In ten years, not one claim had been substantiated, yet popular belief continued to grow. Such concerns led Professor Wang to found the Society championing the Protection of the Scientific Spirit.
Its aim is to promote well-controlled stance and combat the growing influence of pseudoscience.
The community has encountered hostility from paranormalists, such as when a Qigong advocate who was rejected as a speaker at one of its rendezvous disrupted the proceedings alongside trying to compulsion his way onto the program physically.
Dr.
She credence in that there is no such thing as Qi, but she found that some vulnerable people, drawn into the Qi subculture, admit been harmed psychologically by obsessional involvement with these breathing, meditative, and migration exercises.
Once seemed exotic, like ginseng, ginkgo biloba or aloe vera
Products that once seemed exotic, like ginseng, ginkgo biloba or aloe vera, these days roll elsewhere the tongues of Westerners.
All told, accustomed bush substances generate more than $75 billion in sales each year for the pharmaceutical industry, another $20 billion in herbal supplement sales, and around $3 billion in cosmetics sales, according to a study by the European Commission.
Although the efficacy of some of the issue the herbal ingredients go into is zealously debated, their esteem is not in doubt.
Thirty-six percent of adults in the United States use some design of what experts call supplementary and alternative medicine, CAM for short, according to a 2004 study published by the National Center representing Complimentary and Additional Medicine, a division of the Civic Institutes of Health.
Kilham believes multinational drug companies underutilize the medicinal gear in plants.
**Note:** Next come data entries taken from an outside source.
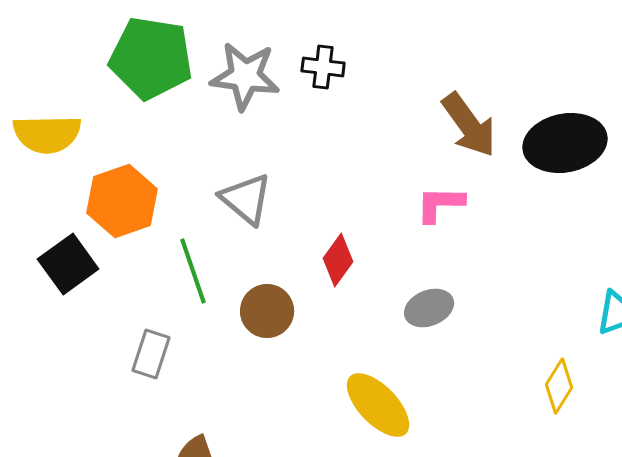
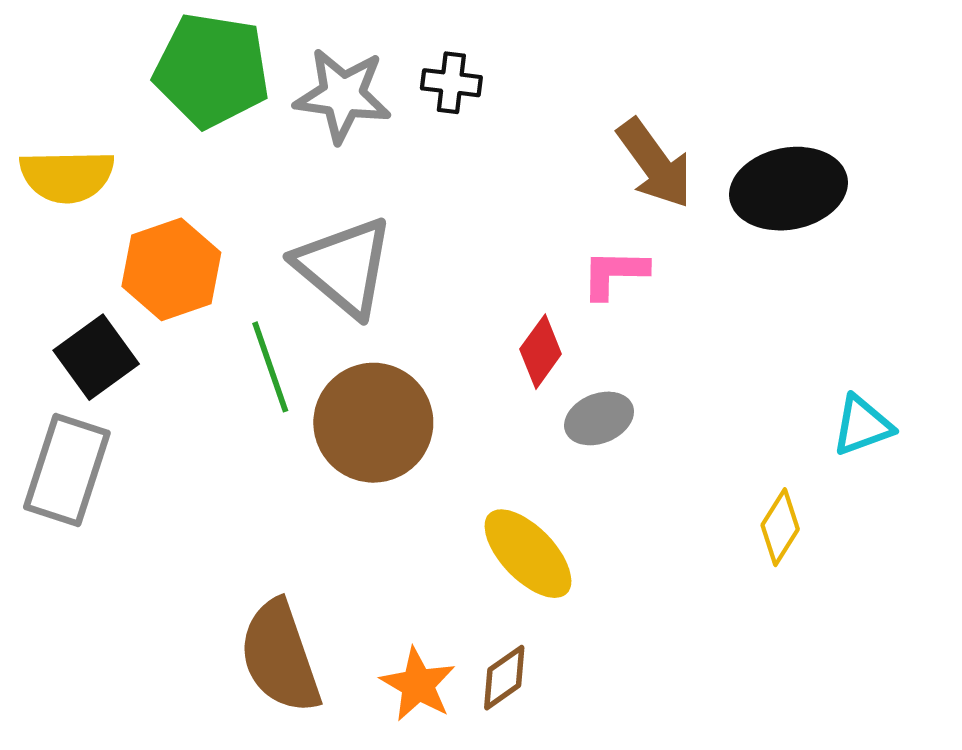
gray triangle: (246, 199) -> (344, 267), size x1.4
red diamond: (338, 260) -> (541, 352), moved
brown circle: (267, 311) -> (373, 423), size x1.6
gray rectangle: (151, 354) -> (67, 470), moved, size x1.6

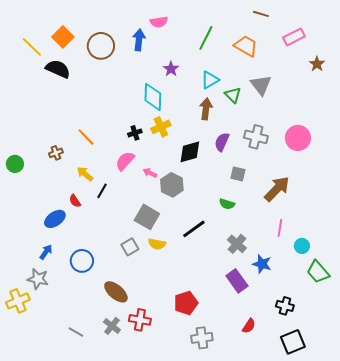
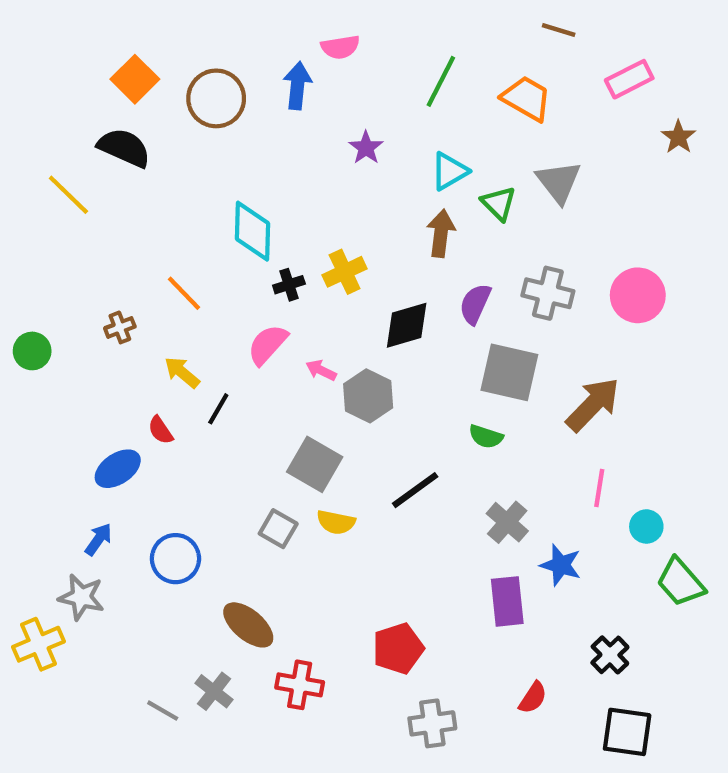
yellow line: (32, 47) -> (68, 195), moved
cyan diamond: (153, 97) -> (253, 231), moved
gray square: (238, 174) -> (509, 372), size x1.8
gray square: (130, 247) -> (278, 529), turned -30
purple rectangle: (237, 281) -> (507, 601), turned 30
black cross: (285, 306) -> (610, 655), turned 30
gray cross: (112, 326) -> (214, 691), moved
black square: (293, 342) -> (627, 732), turned 30

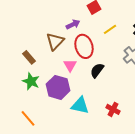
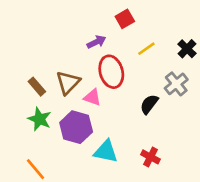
brown triangle: (55, 41) -> (68, 83), moved
pink triangle: (70, 65) -> (92, 97), turned -40
black semicircle: (97, 70) -> (149, 104), moved

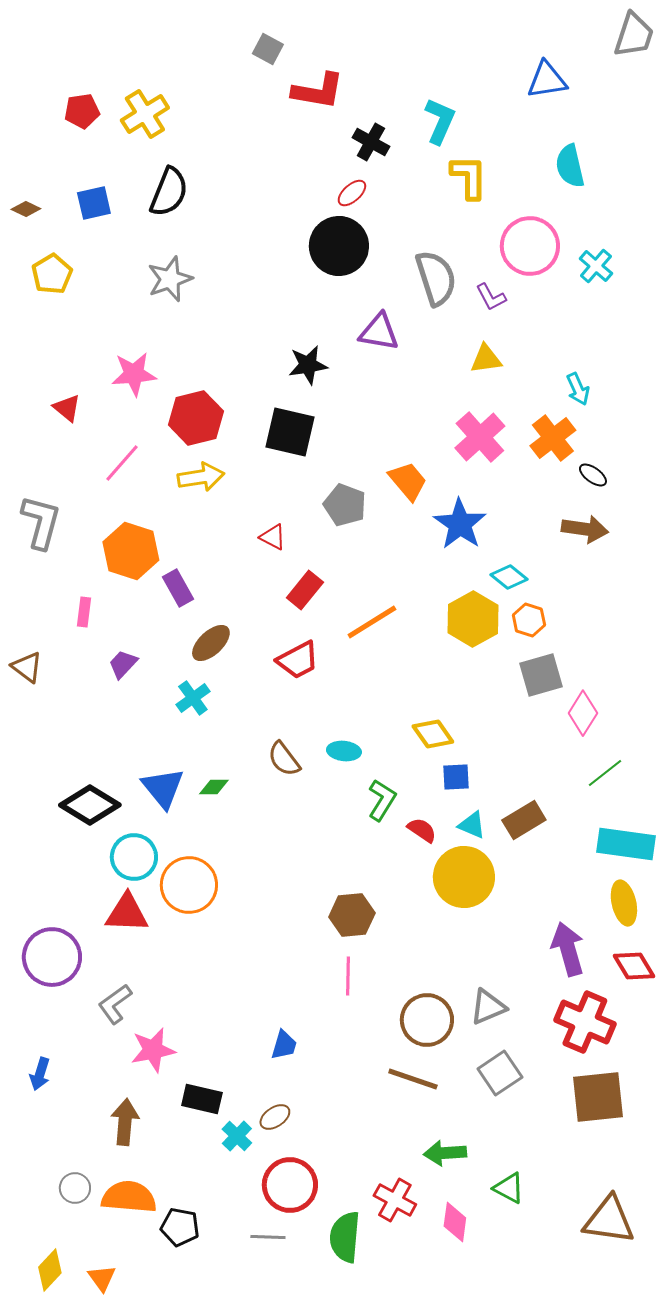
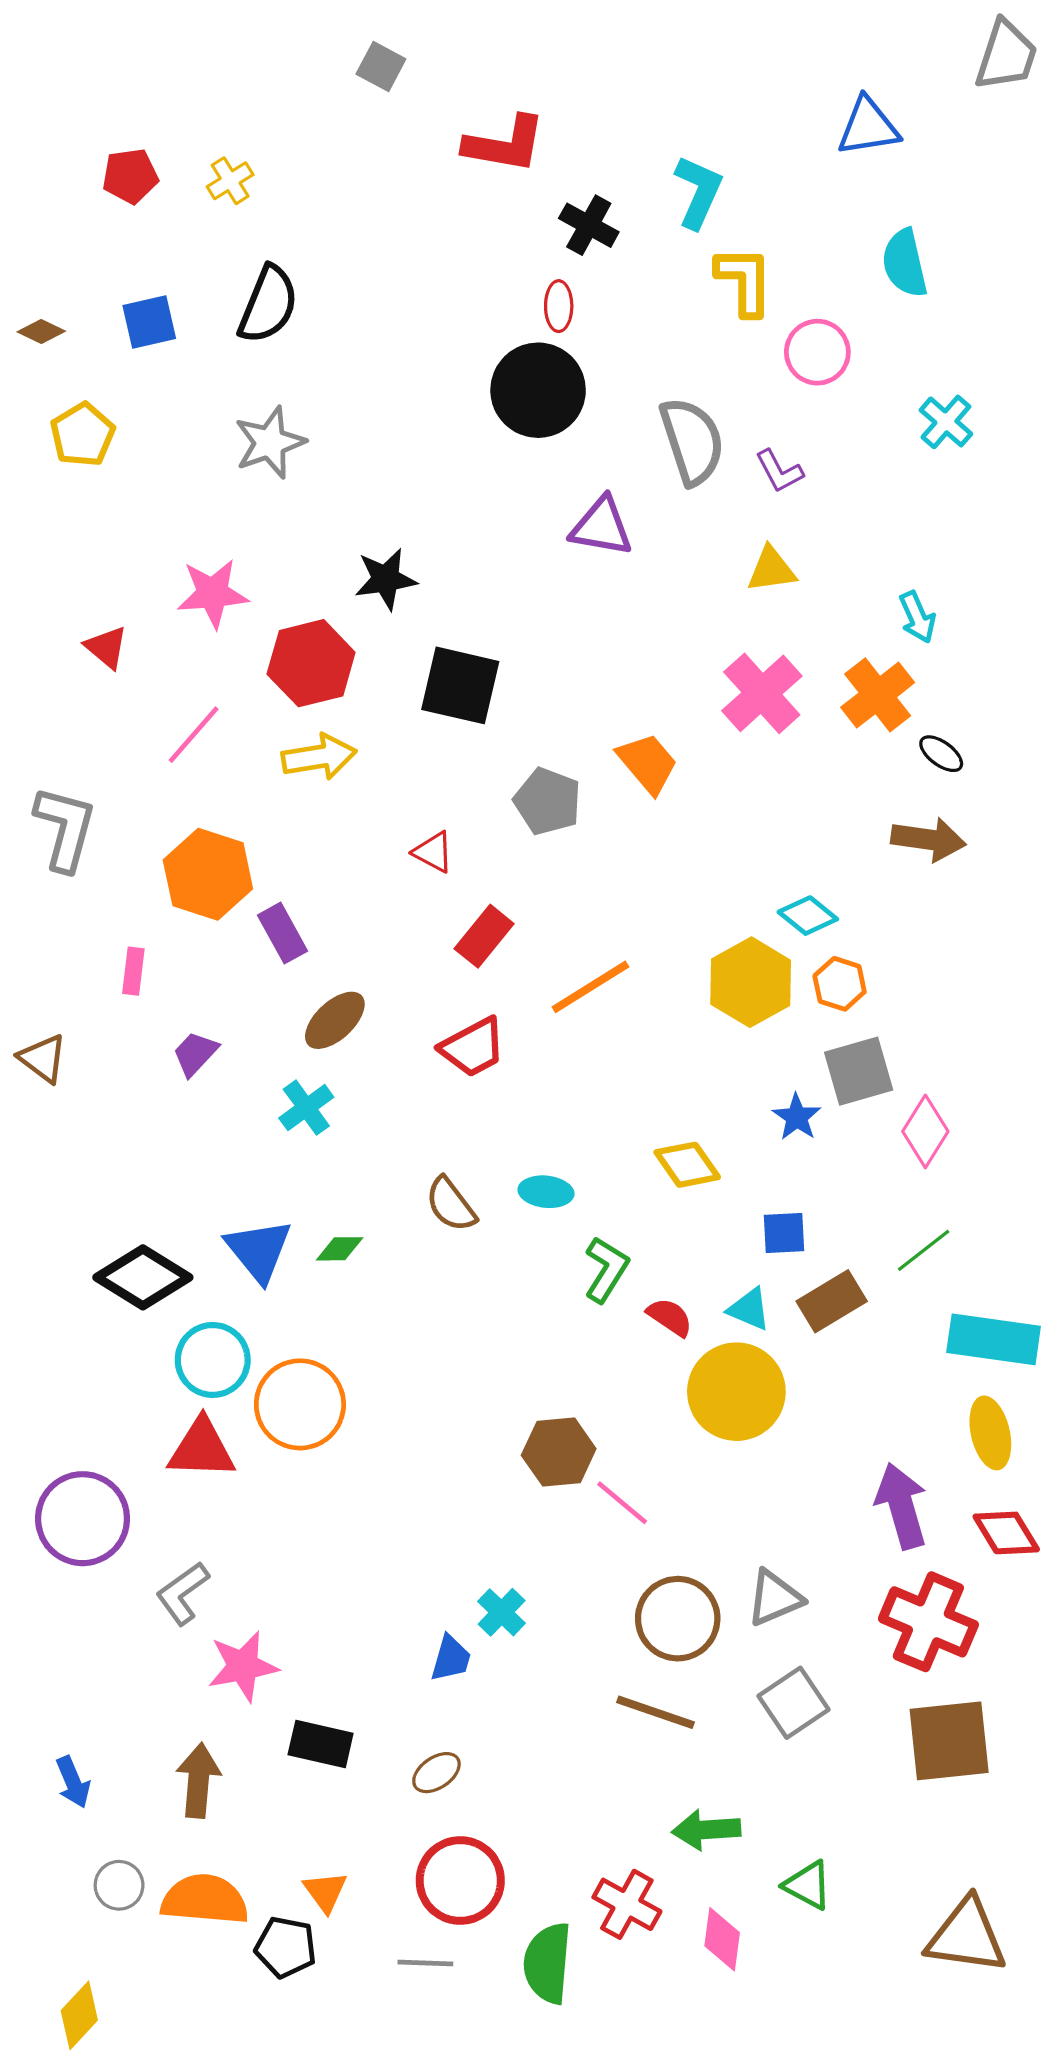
gray square: (268, 49) -> (381, 66), moved
yellow cross: (145, 114) -> (230, 181), size x0.6
red ellipse: (352, 193) -> (559, 306), turned -48
pink circle: (530, 246) -> (817, 352), moved, size x0.7
black star: (308, 365) -> (386, 579), moved
blue star: (460, 524) -> (797, 1117), moved, size x0.6
green line: (605, 773) -> (924, 1250), moved
blue square: (456, 777) -> (784, 1233), moved
pink line: (348, 976) -> (622, 1503), moved, turned -51
blue arrow: (40, 1074) -> (73, 1782), moved, turned -40
cyan cross: (237, 1136) -> (502, 1612), moved
orange triangle: (102, 1278) -> (325, 1892), moved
They pack pills with man-made compounds and vend them at huge markups, he says.
He desires Westerners to apply the pure plant medicines that indigenous persons have used for thousands of years. People in the U.S. Kilham said. I hope for people using safer medicine. And that means plant medicine."
Easygoing and earnest, Kilham, 55, of Leverett, caught the plant bug after taking an herb carriage at an biological farm in Natick, in 1971.
A self-confessed hippie, he was already into "yoga, general sustenance and meditation," and the discovery that bush had medicinal properties had a profound effect.
He created a trail in holistic fettle at the University of Massachusetts at Amherst, where he is now on the faculty, and made his first overseas trip - to India - to line down non-native flora.
Now he can name unusual plants by their Latin names and he proudly regales the uninitiated on their individual properties.
Before long after leaving Lima on a trip beguiling French businessmen to the Peruvian Andes, he stopped the car and enthusiastically explained how the tropane alkaloids in a dusty plant he spotted by the side of the road are used by ophthalmologists to dilate pupils for orb examinations.
Such properties are repeatedly well known by indigenous peoples.
So-called bioprospectors can make their fortunes beside bringing those advantages to the attention of companionship who identify the plant"s active compound and use it as a base ingredient for new result that they patent.
Some 62 percent of all cancer drugs approved next to the Chuck and Drug Administration come from such discoveries, according to a study close to the United Nations University, a scholarly institution affiliated with the Unified Nations.
Latin American nations, especially Amazonian nations, have extremely rich and diverse flora, so the potential for commercial applications appears great," said Tony Gross, a Brazil-based researcher at the university. They say that in 1 in 10,000 you arouse something interesting.
So it is not a gold mine, however when you create hit on something that does come a market dignitary you can make enormous amounts of cabbage from it."
In Peru, Kilham is betting on maca, a small foundation vegetable that grows here in the middle highlands - "a turnip that package a punch," he says, adding "it imparts energy, sex drive and stamina allying nothing else."